Франс Хальс. Цыганка

Впрочем, Люстиг не сноб. Если дело требует, он готов прийти из «Крийона» на этот эпатажный Монмартр. Говорят, всего неделю назад молодые художики устроили прямо на бульваре дикую акцию: кричали, срывали с себя одежды, а потом подрались между собой. Что ж — молодость, глупые горячие головы!.. Нет уж — настоящие большие дела происходят в тиши…

Вот сейчас Виктор просто сядет за столик на террасе милейшего кафе, закажет стаканчик мюскаде и малую сырную тарелку и станет ждать. Никому и в голову не придет взглянуть, что он держит в небольшом продолговатом футляре, который он с элегантной небрежностью бросил на соседний стул. Впрочем, Монмартр привык к футлярам для картин — это же квартал художников. Холст, который принес Виктор, потянет разве что на сотню франков. Но в руках умелого продавца он может стоить тысячи. Надо только суметь продать!

Ну да ему не привыкать! Сколько он себя помнит, всегда что-то продавал. Обычно то, что ему даже и не принадлежало. Еще в 19 лет ухитрился продать. старинный богемский замок. Тогда он жил в своем родном городишке Хостине в забытой Богом Богемии и страстно мечтал оттуда вырваться. На это нужны были средства. И тогда он послал в венскую газету фотографию старого замка с окраины Хостина и приписал: «Продается с задатком в 1000 крон». Вот вам и решение проблемы!

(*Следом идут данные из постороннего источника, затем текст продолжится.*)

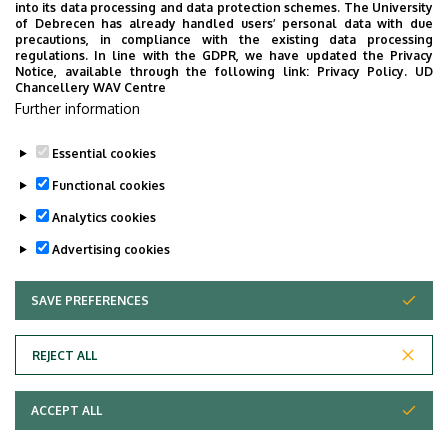
into its data processing and data protection schemes. The University
No results.
of Debrecen has already handled users’ personal data with due
precautions, in compliance with the existing data processing
regulations. In line with the GDPR, we have updated the Privacy
Notice, available through the following link:
Privacy Policy.
UD
Chancellery WAV Centre
Employee data change request in the UD
Further information
phonebook
|
Add external contacts to the UD
phonebook
|
Help
|
Error reporting
Essential cookies
Functional cookies
Analytics cookies
Advertising cookies
SAVE PREFERENCES
WITHDRAW CONSENT
Adatvédelem
Privacy Policy
REJECT ALL
Technical Information
ACCEPT ALL
Copyright © 2026 Unideb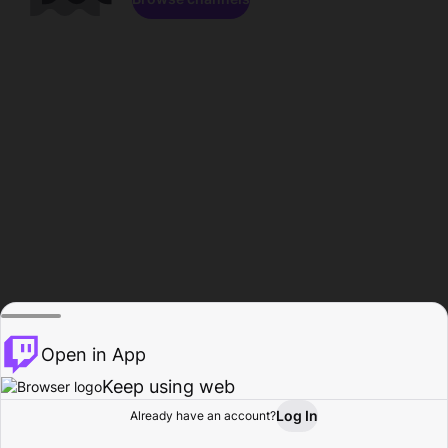
Open in App
Keep using web
Log In
Already have an account?
Home
Browse
Activity
Profile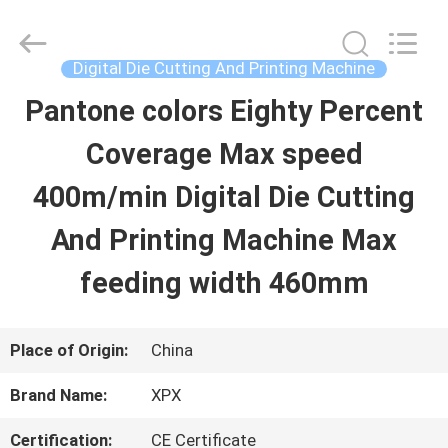
Shenzhen
XPX
Machinery
Equipment
Digital Die Cutting And Printing Machine
Co.,
Ltd..
Pantone colors Eighty Percent
HOME
All
Rights
Reserved.
Coverage Max speed
PRODUCTS
400m/min Digital Die Cutting
And Printing Machine Max
VIDEOS
feeding width 460mm
VR
Place of Origin:
China
SHOW
Brand Name:
XPX
ABOUT
Certification:
CE Certificate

Тогда шел 1909 год. ХХ век только начинался. И времена были золотыми, а люди такими наивными. И смышленый парнишка, нагло отправивший снимок в газеты, получил-таки от наивного «покупателя» свою тысячу. Вот с тех пор Виктор и понял: он может продать все, что угодно, кому угодно. Лишь бы наступило подходящее время.

Конечно, сейчас уже 1925 год. Первая мировая война и всяческие революционные безобразия поубавили доверчивости. Зато возросла жажда наживы. Теперь каждый только и думает о том, чтобы хапнуть на халяву или, в крайнем случае, заплатить грош, а получить миллион. На этой жадности Виктор и играет. И игра стоит свеч!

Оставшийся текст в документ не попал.